EXTRACTED INFORMATION:
· · · · · · ·
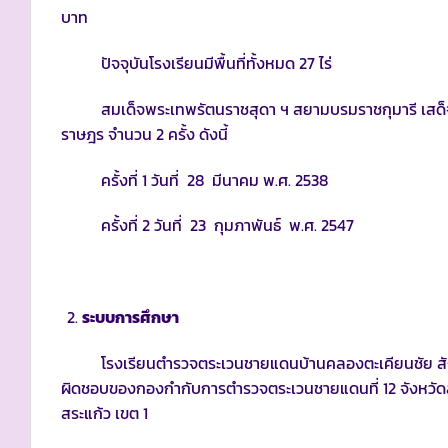
บาท
ปัจจุบันโรงเรียนมีพื้นที่ทั้งหมด 27 ไร่
สมเด็จพระเทพรัตนราชสุดา ฯ สยามบรมราชกุมารี เสด็จพ
ราษฎร จำนวน 2 ครั้ง ดังนี้
ครั้งที่ 1 วันที่ 28 มีนาคม พ.ศ. 2538
ครั้งที่ 2 วันที่ 23 กุมภาพันธ์ พ.ศ. 2547
ระบบการศึกษา
โรงเรียนตำรวจตระเวนชายแดนบ้านคลองตะเคียนชัย สังกั
ผิดชอบของกองกำกับการตำรวจตระเวนชายแดนที่ 12 จังหวัดสร
สระแก้ว เขต 1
· · · · · · ·
Reproduce the entries above without change, omitting all pictures.

บาท
ปัจจุบันโรงเรียนมีพื้นที่ทั้งหมด 27 ไร่
สมเด็จพระเทพรัตนราชสุดา ฯ สยามบรมราชกุมารี เสด็จพ
ราษฎร จำนวน 2 ครั้ง ดังนี้
ครั้งที่ 1 วันที่ 28 มีนาคม พ.ศ. 2538
ครั้งที่ 2 วันที่ 23 กุมภาพันธ์ พ.ศ. 2547
ระบบการศึกษา
โรงเรียนตำรวจตระเวนชายแดนบ้านคลองตะเคียนชัย สังกั
ผิดชอบของกองกำกับการตำรวจตระเวนชายแดนที่ 12 จังหวัดสร
สระแก้ว เขต 1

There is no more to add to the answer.